PROJECT SUMMARY – TEEGUARDEN PROJECT Lack of understanding the molecular basis for susceptibility across toxicity test systems is a long-standing barrier to improved risk assessment, improved cleanup decisions for SRP sites, and successful health mitigations. Our objective is to develop transformative, activity-based proteomic probes and multi-modal chemical microscopy to measure the metabolic and distributional processes that contribute to differential susceptibility to PAH exposure. We hypothesize that measurable but commonly ignored differences in tissue distribution and metabolic capacity to activate and/or detoxify PAHs contributes to differential susceptibility. To test our hypothesis, we will complete three aims: 1. Identify the complete set of active P450, glutathione-S- transferase and UDP-glucuronosyltransferase enzymes that metabolize PAHs & PAH metabolites. We will incubate activity-based probes in tissue samples to enrich and identify active enzymes using our proteomics platform. 2. Develop a single assay to determine both PAH metabolic rates and metabolic susceptibility by relating PAH metabolic rates to global measures of enzyme activity. We will incubate activity-based probes in tissues while conducting standard PAH metabolism assays to determine substrate specificity and metabolic constants for active enzymes. 3. Determine how exposure susceptibility across test systems and humans depends upon PAH physicochemical properties, tissue composition, and body composition.
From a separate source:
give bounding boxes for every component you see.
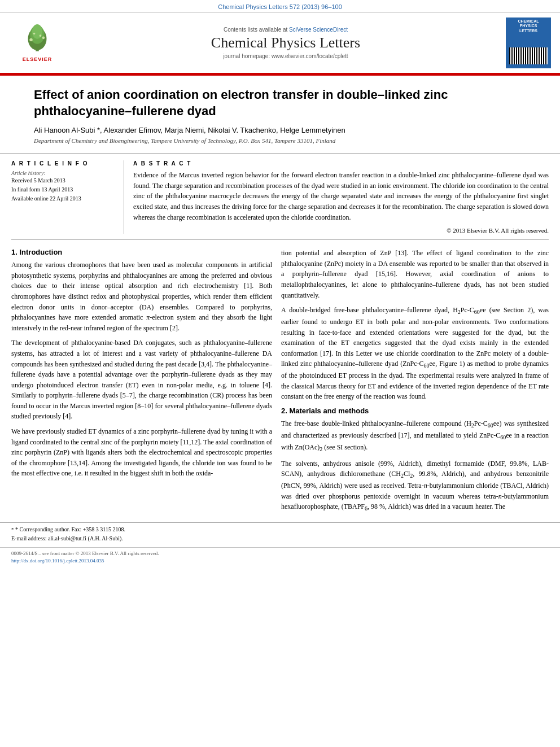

We will measure tissue composition across our systems and measure and predict the disposition of PAHs across these systems, and humans. The products of our research directly enhance the relevance and impact of each project and core for stakeholders. Our innovations (ABPP and multi-modal chemical microscopy) will open new scientific horizons in the understanding of two key molecular determinants of differential susceptibility. The work will satisfy explicit expectations for SRP by a) demonstrating “that the hazardous substance, its dose, exposure pathway and model organisms are considered within the context of timing, prevalence, and detection of exposure” and by b) assuring that the “work is contextualized in terms of its relevance to human exposure.” Our research results will directly inform and improve human health assessment for PAHs at Superfund sites.
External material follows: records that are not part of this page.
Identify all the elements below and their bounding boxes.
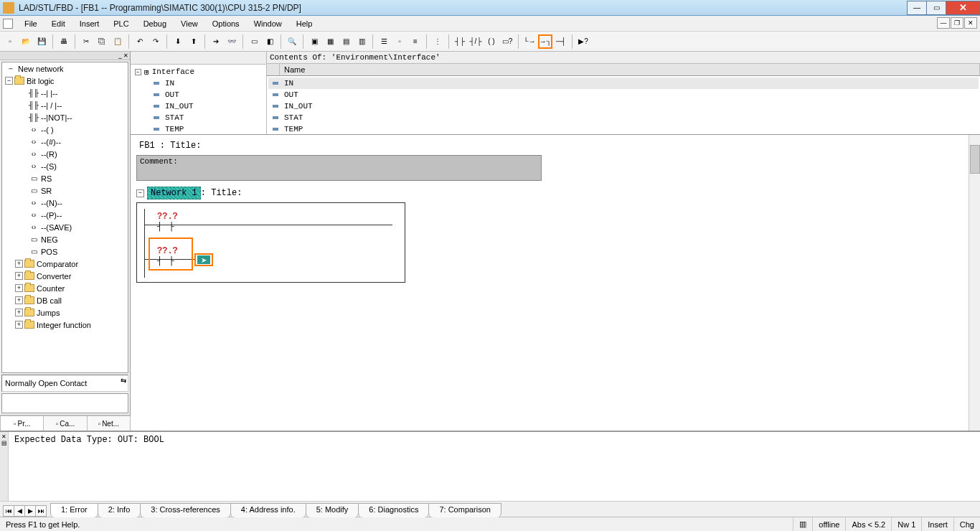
tree-folder-db-call[interactable]: + DB call	[2, 294, 128, 306]
interface-row-in_out[interactable]: IN_OUT	[268, 100, 979, 112]
pin-icon[interactable]: ⇆	[121, 377, 126, 385]
interface-row-stat[interactable]: STAT	[268, 112, 979, 123]
editor-scrollbar[interactable]	[969, 135, 980, 431]
undo-icon[interactable]: ↶	[133, 34, 147, 49]
ref-icon[interactable]: ⋮	[430, 34, 445, 49]
tree-bit-8[interactable]: ▭SR	[2, 184, 128, 197]
network-badge[interactable]: Network 1	[147, 187, 201, 199]
tab-first-button[interactable]: ⏮	[3, 505, 14, 517]
tree-bit-7[interactable]: ▭RS	[2, 172, 128, 184]
new-icon[interactable]: ▫	[3, 34, 17, 49]
interface-tree-temp[interactable]: TEMP	[132, 123, 265, 134]
tree-bit-11[interactable]: ‹›--(SAVE)	[2, 221, 128, 233]
tree-new-network[interactable]: ⎓New network	[2, 62, 128, 75]
menu-help[interactable]: Help	[289, 17, 320, 30]
network-header[interactable]: − Network 1 : Title:	[136, 187, 980, 199]
output-tab-5[interactable]: 6: Diagnostics	[358, 503, 429, 517]
interface-tree-in[interactable]: IN	[132, 77, 265, 89]
display-icon[interactable]: ▭	[247, 34, 261, 49]
pane-close-bar[interactable]: ⎯ ✕	[0, 52, 130, 60]
cascade-icon[interactable]: ▤	[339, 34, 353, 49]
paste-icon[interactable]: 📋	[110, 34, 125, 49]
connection-icon[interactable]: ─┤	[554, 34, 568, 49]
tree-bit-1[interactable]: ╢╟--| / |--	[2, 99, 128, 111]
tree-bit-13[interactable]: ▭POS	[2, 245, 128, 258]
menu-window[interactable]: Window	[247, 17, 289, 30]
grid-col-name[interactable]: Name	[280, 64, 980, 75]
menu-view[interactable]: View	[174, 17, 205, 30]
restore-button[interactable]: ▭	[926, 1, 946, 15]
tree-folder-comparator[interactable]: + Comparator	[2, 258, 128, 270]
menu-file[interactable]: File	[17, 17, 44, 30]
ladder-editor[interactable]: FB1 : Title: Comment: − Network 1 : Titl…	[131, 135, 980, 431]
network-collapse-icon[interactable]: −	[136, 189, 144, 197]
catalog-icon[interactable]: ☰	[377, 34, 391, 49]
tree-bit-0[interactable]: ╢╟--| |--	[2, 87, 128, 99]
interface-row-temp[interactable]: TEMP	[268, 123, 979, 135]
output-tab-3[interactable]: 4: Address info.	[230, 503, 306, 517]
catalog-tab-0[interactable]: ▫Pr...	[0, 415, 44, 431]
interface-tree-pane[interactable]: −⊞InterfaceINOUTIN_OUTSTATTEMP	[131, 52, 267, 134]
interface-tree-in_out[interactable]: IN_OUT	[132, 100, 265, 112]
output-pane-close[interactable]: ✕▤	[0, 432, 9, 501]
menu-edit[interactable]: Edit	[44, 17, 72, 30]
tree-bit-2[interactable]: ╢╟--|NOT|--	[2, 111, 128, 123]
contact-no-icon[interactable]: ┤├	[453, 34, 467, 49]
minimize-button[interactable]: —	[907, 1, 927, 15]
close-button[interactable]: ✕	[946, 1, 980, 15]
interface-row-in[interactable]: IN	[268, 77, 979, 89]
tree-folder-jumps[interactable]: + Jumps	[2, 306, 128, 319]
interface-tree-stat[interactable]: STAT	[132, 112, 265, 123]
goto-icon[interactable]: ➔	[209, 34, 223, 49]
block-icon[interactable]: ▫	[392, 34, 407, 49]
tree-bit-4[interactable]: ‹›--(#)--	[2, 136, 128, 148]
tree-bit-5[interactable]: ‹›--(R)	[2, 148, 128, 160]
interface-row-out[interactable]: OUT	[268, 89, 979, 100]
open-icon[interactable]: 📂	[19, 34, 33, 49]
tab-prev-button[interactable]: ◀	[14, 505, 25, 517]
output-tab-4[interactable]: 5: Modify	[306, 503, 359, 517]
contact-nc-icon[interactable]: ┤/├	[468, 34, 483, 49]
scrollbar-thumb[interactable]	[970, 145, 980, 174]
output-message-area[interactable]: Expected Data Type: OUT: BOOL	[9, 432, 980, 501]
output-tab-0[interactable]: 1: Error	[50, 503, 98, 517]
box-icon[interactable]: ▭?	[500, 34, 514, 49]
menu-options[interactable]: Options	[205, 17, 247, 30]
block-comment-box[interactable]: Comment:	[136, 155, 542, 181]
tree-bit-6[interactable]: ‹›--(S)	[2, 160, 128, 172]
coil-icon[interactable]: ( )	[484, 34, 499, 49]
help-icon[interactable]: ▶?	[576, 34, 590, 49]
network-icon[interactable]: ≡	[408, 34, 423, 49]
monitor-icon[interactable]: 👓	[225, 34, 239, 49]
menu-debug[interactable]: Debug	[136, 17, 174, 30]
output-tab-6[interactable]: 7: Comparison	[428, 503, 501, 517]
tab-last-button[interactable]: ⏭	[35, 505, 47, 517]
tree-bit-3[interactable]: ‹›--( )	[2, 123, 128, 136]
download-icon[interactable]: ⬇	[171, 34, 185, 49]
mdi-close-button[interactable]: ✕	[964, 17, 977, 29]
block-title[interactable]: FB1 : Title:	[139, 141, 980, 151]
contact-2[interactable]: ??.? ┤ ├	[157, 246, 178, 266]
print-icon[interactable]: 🖶	[57, 34, 71, 49]
upload-icon[interactable]: ⬆	[187, 34, 201, 49]
tree-folder-integer-function[interactable]: + Integer function	[2, 319, 128, 331]
tab-next-button[interactable]: ▶	[24, 505, 36, 517]
element-tree[interactable]: ⎓New network− Bit logic╢╟--| |--╢╟--| / …	[1, 62, 128, 373]
copy-icon[interactable]: ⿻	[95, 34, 109, 49]
branch-open-icon[interactable]: └→	[522, 34, 537, 49]
mdi-system-menu[interactable]	[3, 19, 13, 29]
contact-1[interactable]: ??.? ┤ ├	[157, 212, 178, 232]
branch-close-icon[interactable]: →┐	[538, 34, 552, 49]
tree-folder-counter[interactable]: + Counter	[2, 282, 128, 294]
menu-insert[interactable]: Insert	[72, 17, 107, 30]
tree-bit-9[interactable]: ‹›--(N)--	[2, 197, 128, 209]
tree-folder-converter[interactable]: + Converter	[2, 270, 128, 282]
catalog-tab-1[interactable]: ▫Ca...	[43, 415, 87, 431]
branch-close-cursor[interactable]: ➤	[194, 253, 213, 266]
save-icon[interactable]: 💾	[34, 34, 49, 49]
split-icon[interactable]: ▥	[354, 34, 369, 49]
mdi-restore-button[interactable]: ❐	[951, 17, 963, 29]
contact-1-address[interactable]: ??.?	[157, 212, 178, 222]
tree-bit-logic[interactable]: − Bit logic	[2, 75, 128, 87]
ladder-network[interactable]: ??.? ┤ ├ ??.? ┤ ├ ➤	[136, 202, 405, 283]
项目概要- TEEGUARDEN PROJECT 长期以来，缺乏对毒性测试系统敏感性的分子基础的理解是一个长期的问题。 阻碍改进风险评估、改进SRP场地的清理决策和成功的健康 缓解措施。我们的目标是开发变革性的，基于活性的蛋白质组探针和多模式的 化学显微镜测量代谢和分布过程，有助于差异 对PAH暴露的敏感性。我们假设组织中可测量但通常被忽视的差异 分布和代谢能力，激活和/或解毒多环芳烃有助于不同的敏感性。 为了验证我们的假设，我们将完成三个目标：1。鉴定活性P450、谷胱甘肽-S- 转移酶和UDP-葡萄糖醛酸转移酶代谢多环芳烃和多环芳烃代谢物。我们将 在组织样本中孵育基于活性的探针，以使用我们的蛋白质组学富集和鉴定活性酶 平台2.开发一种单一的测定方法，通过以下方式确定PAH代谢率和代谢易感性： 将多环芳烃代谢率与酶活性的全球测量值联系起来。我们将孵化基于活动的探针， 组织，同时进行标准PAH代谢试验，以确定底物特异性和代谢 活性酶的常数。3.确定测试系统和人体的暴露敏感性 取决于PAH的物理化学性质、组织组成和身体组成。我们将测量 我们系统中的组织成分，并测量和预测这些系统中多环芳烃的分布， 还有人类我们研究的产品直接增强了每个项目和核心的相关性和影响力 为利益相关者。我们的创新（ABPP和多模态化学显微镜）将开启新的科学 在理解差异磁化率的两个关键分子决定因素方面的视野。这项工作将 通过a）证明“危险物质、其剂量、暴露 途径和模式生物被认为是在时间，流行和检测的背景下， 接触”，并通过B）确保“工作是在其与人类接触的相关性方面的背景。” 我们的研究结果将直接为超级基金场地的多环芳烃人类健康评估提供信息和改进。